La eternidad congelada: por eso te conmueve la fotografía. El mundo es veloz, es atroz, es feroz: no importa. En la foto, lo sublime del mundo, la grandeza del mundo, lo milagroso del mundo está ahí para que te sumerjas aunque sea un momento. Otro momento, una cadena invisible pero fuerte de momentos: el momento en que alguien disparó la cámara, el momento en que tú abres los ojos y la ves. Y te deslumbra, te conmueve, te sacude, te arrasa como ésta foto: el Likankapur al crepúsculo.
No lo has visto todo, hermano. Todavía te faltaba ver esto: la serena mole del enigmático volcán en el desierto más alto del planeta cuando se acaba la mejor luz del día y la noche se va adueñando de todo. ¡Por Viracocha, qué energía! No has visto todo: por eso vale la pena la vida. Por verla, por recorrerla, por sentirla, por andarla, por olerla, por caminarla. En suma: por vivirla y nada más.
El Likankapur (Licancabur en los mapas) en el centro; a su izquierda: el Juriques. El Likankapur, con su belleza sin mengua, con su increíble simetría, es la montaña mágica del desierto más extraño del planeta. El coloso marca los límites: delante, se extiende el erial más cercano al cielo. Los Lípez, a 4500 metros de altura. Detrás, está Atacama, el territorio más seco del planeta. Delante, está Bolivia. Detrás, está Chile. Delante, aunque no la veamos, hay una lágrima derramada por alguna princesa, una laguna bautizada por el color de sus aguas: verde.
Un verde que cuando lo ves, entiendes que nunca has visto un verde así; que, como te decía, no has visto todo, que vale la pena vivir para ver un verde como el de esas aguas. Detrás, aunque no lo veamos, a la distancia donde está enterrándose el sol, está el océano, la Mama Kocha, la madre de todas las aguas, el Mar del Sur, el hogar de los muertos. Unir el desierto de los volcanes con el Pacífico es una experiencia irrepetible.

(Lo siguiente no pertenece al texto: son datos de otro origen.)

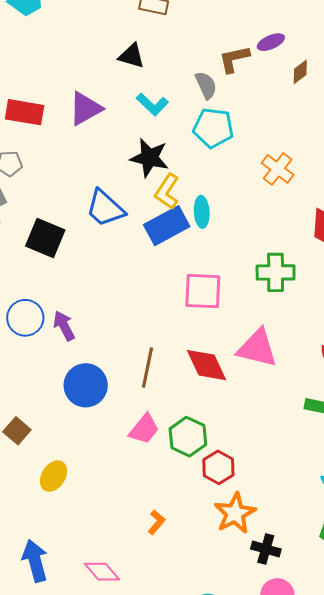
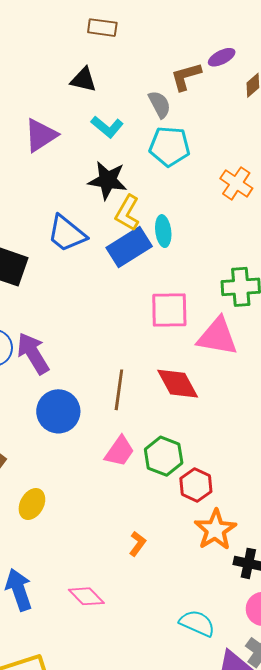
purple arrow: (64, 326) -> (33, 353), size x1.4
pink triangle: (257, 348) -> (217, 337), moved

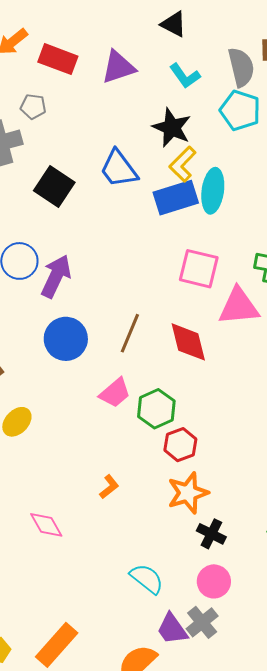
gray semicircle: (160, 104) -> (241, 67), size x1.4
cyan ellipse: (163, 231) -> (213, 191), size x1.4
pink triangle: (217, 337) -> (239, 306), turned -30
purple arrow: (33, 353) -> (56, 276), turned 42

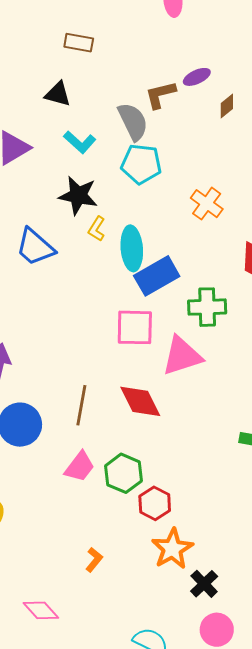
yellow L-shape: (183, 164) -> (97, 229), size x0.7
blue rectangle: (176, 198) -> (157, 276), moved
black cross: (211, 534) -> (204, 584), turned 32

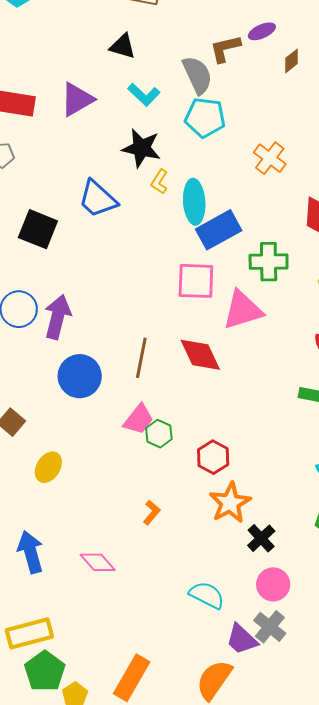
green hexagon: (123, 473) -> (159, 434), moved, size x0.7

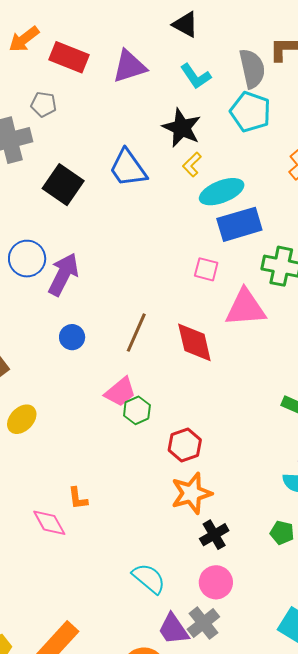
cyan ellipse: (194, 202) -> (222, 192), turned 60
pink square: (196, 281) -> (206, 269), size x0.6
blue circle: (80, 376) -> (72, 337), size x0.6
orange L-shape: (152, 513) -> (78, 498), moved, turned 120

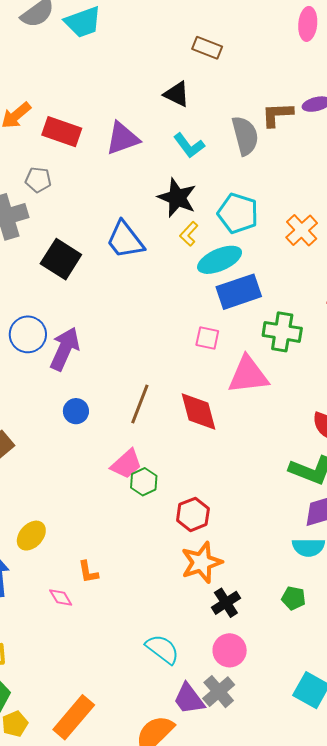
cyan pentagon: (250, 112) -> (238, 213), moved
yellow ellipse: (22, 419) -> (31, 536), moved
pink diamond: (49, 523) -> (61, 598), size x0.7

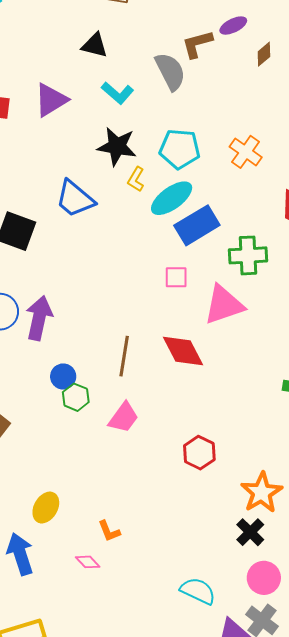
green hexagon: (144, 482) -> (76, 397), moved
orange star: (202, 562) -> (262, 493), moved

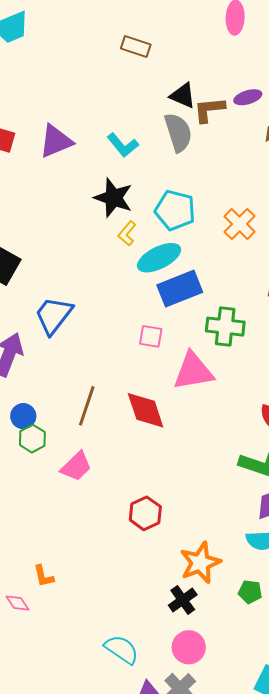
black triangle: (95, 45) -> (183, 96), moved
blue trapezoid: (75, 199) -> (54, 315), moved, turned 78

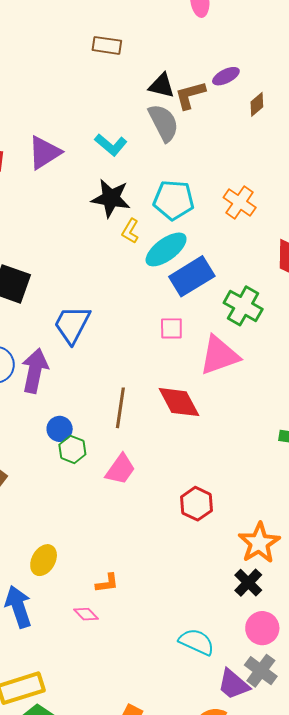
green cross: (225, 327) -> (243, 306), turned 33
orange L-shape: (44, 576) -> (107, 583), turned -75

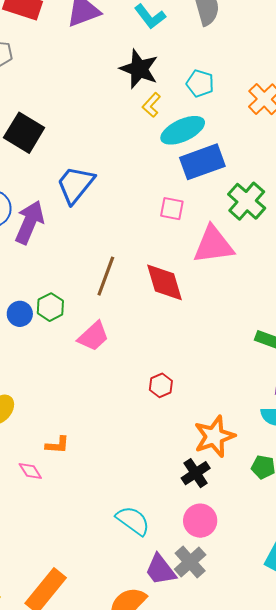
cyan pentagon: (174, 200) -> (200, 83), size x0.7
blue circle: (60, 429) -> (20, 314), moved
red hexagon: (196, 504) -> (161, 385), size x0.7

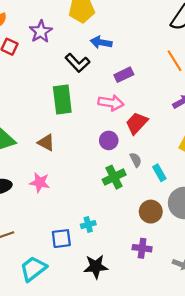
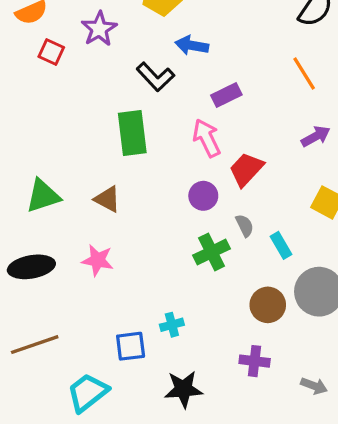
pink arrow: (111, 103) -> (207, 138), turned -125

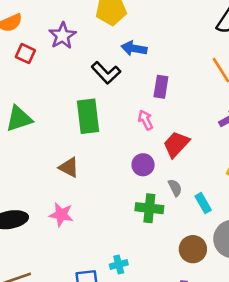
purple rectangle: (226, 95) -> (161, 87), turned -55
pink arrow: (207, 138) -> (146, 120), size x0.7
green triangle: (43, 196) -> (19, 119), moved
green cross: (212, 252) -> (149, 208), turned 32

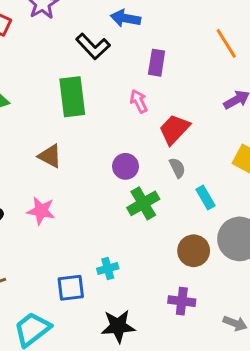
purple circle: (143, 165) -> (126, 166), moved
gray semicircle: (175, 188) -> (177, 168), moved
green cross: (149, 208) -> (143, 203), turned -36

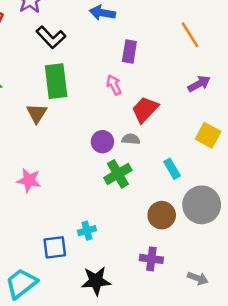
black L-shape: (93, 46) -> (51, 37), moved
brown triangle: (50, 156) -> (37, 113), moved, turned 35
gray semicircle: (177, 168) -> (131, 139), moved, turned -60

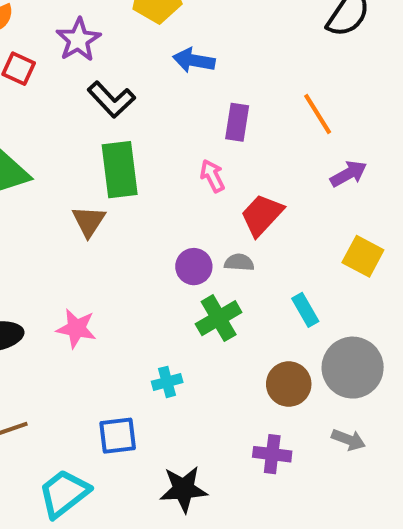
orange line: (190, 35) -> (318, 114), moved
cyan cross: (87, 231) -> (167, 382), moved
gray arrow: (198, 278) -> (348, 440), moved

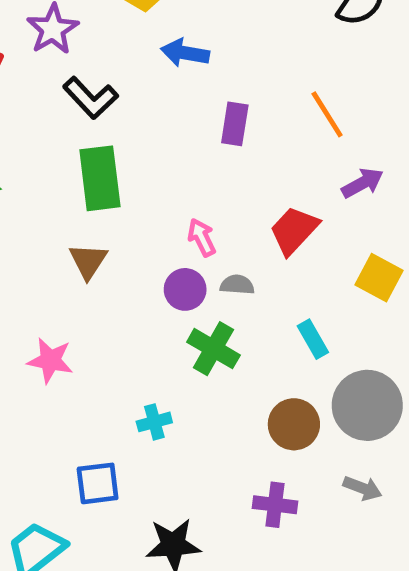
pink arrow: (212, 176) -> (202, 237), moved
red trapezoid: (262, 215) -> (294, 230), moved
brown triangle: (89, 221) -> (88, 261), moved
green cross: (219, 318) -> (213, 349), turned -30

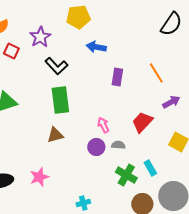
brown triangle: (88, 261) -> (55, 135), turned 42
green cross: (213, 349) -> (126, 175), moved
pink star: (50, 360) -> (39, 177), turned -30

El Likankapur era el achachila mayor, el cerro tutelar de esa región que fue siempre un paso de una ruta que enlazaba otro de los corazones del continente. Del mítico país de cacería, del Chaco, a través de los valles y las punas, trajinando las arenas, hasta el mar. El Likankapur era un santuario. Bajo su sombra, se realizaban ceremonias de agradecimiento y licencia. Los vestigios así lo indican. Hoy es un confín; antes era el centro del universo, el axis mundi, un ojo cósmico por donde los dioses nos veían. El Likankapur era un dios. Un dios monumental, como la montaña misma.
Hace décadas nomás, un hombre inquieto lo vio erguirse invencible. A sus hijos les contó la historia de un volcán inverosímil, un sueño que se levanta altivo al final de una meseta de piedra infinita, al borde del cielo. Uno de ellos, Alfonso Barrero, mi hermano en el desgarro, fue a buscarlo con su cámara fotográfica. Tomó esa imagen que siempre me ha conmovido. Hace años me regaló una copia en papel que guardo como un tesoro. Ayer me envió la misma imagen por esta vía, bendito formato JPEG. No pude evitarme, viejo: a tu nombre, abro el cofre, y la lanzo a rodar por la red¡
¡Qué el mundo se conmueva con el Likankapur! ¡Que el Likankapur vuelva a reinar, vuelva a protegernos, aunque sea el momento en que tú veas la fotografía! ¡Tata Likankapur! Te invoco, te pido, te ruego: ¡qué sea en enhorabuena! La eternidad que se congela para brindarte un puñado de dichas… No has visto todo. El Likankapur te está esperando. Pero, vamos, tienes una vida por delante para verlo. Tienes una vida en tus manos para sentirlo. Tienes una vida: tu vida.